私の実家の本家は本当に田舎で、私有の里山を持っていた。今は住宅地に変わってしまったが、昔はその山に親戚がやってきて、みんなでたけのこを掘った。山に一番近い所に住む親せきのおじさんとおばさんが、シーズンになると毎年朝掘りのたけのこを段ボールいっぱいに送ってきてくれた。それが届くと我が家も一刻を争うように、家じゅうの大鍋を全て総動員して、三口コンロで一斉にゆでるというのが春の恒例行事だった。
だいぶ前に本家が代替わりしたため、ひとつだけ残した里山で採れるたけのこも送ってもらえなくなってしまったが、旬のたけのこの美味しさを忘れられない親は、私たちが千葉まで行って掘ってくるたけのこを「無理しないで・・・」と言いながらも首を長くして待っていたのだ。

こんな風に夕方近くまで全力で掘った大量のたけのこを計量してもらって、毎年成田エクスプレスに乗ってやってくる私たちのことを喜んでくれる、優しいたけのこ名人たちとおしゃべりをして、持ってきた45Lのゴミ袋に入れたたけのこを3つのカートにパンパンに詰める。そしてタクシーを呼び、靴を履き替えて帰途につくのだ。

必死にノルマを果たして掘ったたけのこは、カートの車輪が壊れるほど重い。行きは登山スタイルで勇ましく歩いた成田空港駅構内を、帰りはずっしりとしたカートをガラガラと重く転がし、ハードな畑仕事終えた泥だらけのファーマーズとなって無言で歩く。成田エクスプレス内でもみんな上を向いて口を開け、ガーガーと寝る。山を歩き、くわを振るって掘ったたけのこは貴重な財産なのに、そのカートをその辺にほったらかしにしてでも眠りたいほどの疲労なのだ。

たけのこ掘りをした日は、帰りに近所のスーパーでかつおの刺身を買うのも約束事だ。家族をスーパーの入り口で待たせて、私はかつおと米ぬかだけ買う。そして帰宅すると夫は風呂の準備をし、こどもは靴下などを脱ぎ、私はそのままの格好でやや小さめの筍をまずは下処理をしてゆで始めるのだ。

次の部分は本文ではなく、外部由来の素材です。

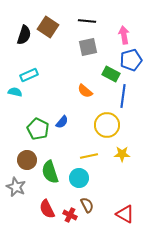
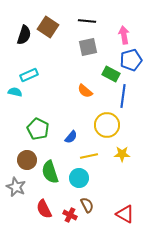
blue semicircle: moved 9 px right, 15 px down
red semicircle: moved 3 px left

他のたけのこは食事の後、真夜中までかかって全てゆで上げるが、今はとにかく今晩のたけのこ御飯だ。
掘りたてのたけのこはゆであがりが早いので、その間にかつおを切ったり、ネギとシソを切ったりして皿に盛り、冷蔵庫で冷やしておく。吸い物の汁も作っておく。そしてたけのこがゆで上がると外の皮をはいで、姫皮は吸い物の具に、たけのこの穂先以外は全て細切りにして、お揚げの細切りと一緒にやや薄味の煮物のように煮る。その煮汁でご飯を炊くのだ。本当なら一晩ゆでたたけのこをそのまま鍋に浸しておかなくてはならないのだが、掘りたてのたけのこはえぐみがないので、その必要性はないから助かる。
炊き上がった御飯に、煮たたけのことお揚げをたっぷり混ぜ込み、お待ちかね、炊飯器いっぱいのたけのこ御飯の完成だ。

家族が風呂に入って体も頭もきれいさっぱりになったころ、今日のご褒美のようにたけのこご飯と鰹の刺身、吸い物がみんなの前にならぶ。「目に青葉、山ほととぎす、たけのこと初鰹」の晩御飯だ。労働の後のメシはうまい!

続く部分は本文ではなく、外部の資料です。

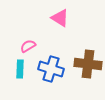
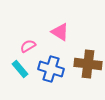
pink triangle: moved 14 px down
cyan rectangle: rotated 42 degrees counterclockwise
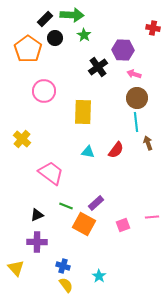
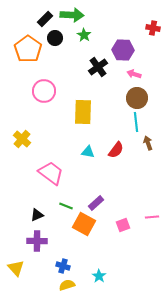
purple cross: moved 1 px up
yellow semicircle: moved 1 px right; rotated 70 degrees counterclockwise
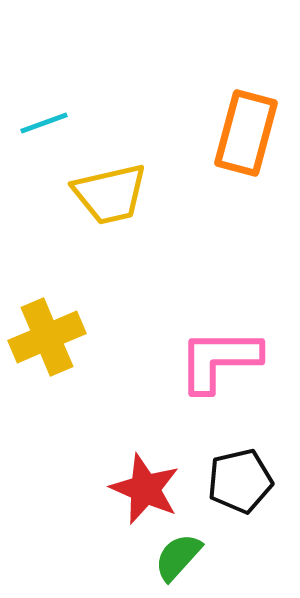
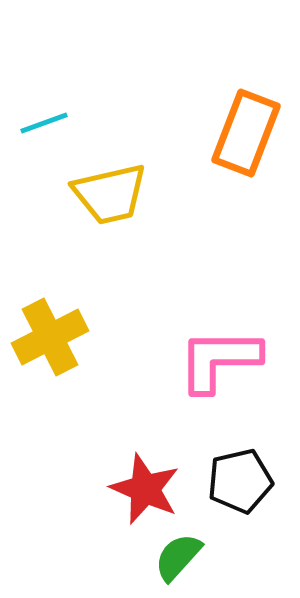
orange rectangle: rotated 6 degrees clockwise
yellow cross: moved 3 px right; rotated 4 degrees counterclockwise
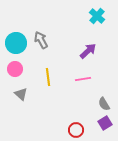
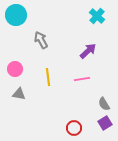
cyan circle: moved 28 px up
pink line: moved 1 px left
gray triangle: moved 2 px left; rotated 32 degrees counterclockwise
red circle: moved 2 px left, 2 px up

そんなハードでやりがいのある家族のたけのこ掘りは、ここ何年もしていない。子どもがクラブだ勉強だので忙しくなり、なかなかシーズンに連れていけなくなったからだ。
しかし昨夜、ゆで上がったたけのこが一本、鍋の中で浸っているのをのぞいた子どもが「おっ、今日たけのこご飯だね!いいねいいね!」と嬉しそうに口元をゆるめた。あの頃は背が小さくてコンロがのぞけなかった子どもは、今では私の身長をはるかに超えて鍋を上からのぞいているのを見、時の流れを感じる。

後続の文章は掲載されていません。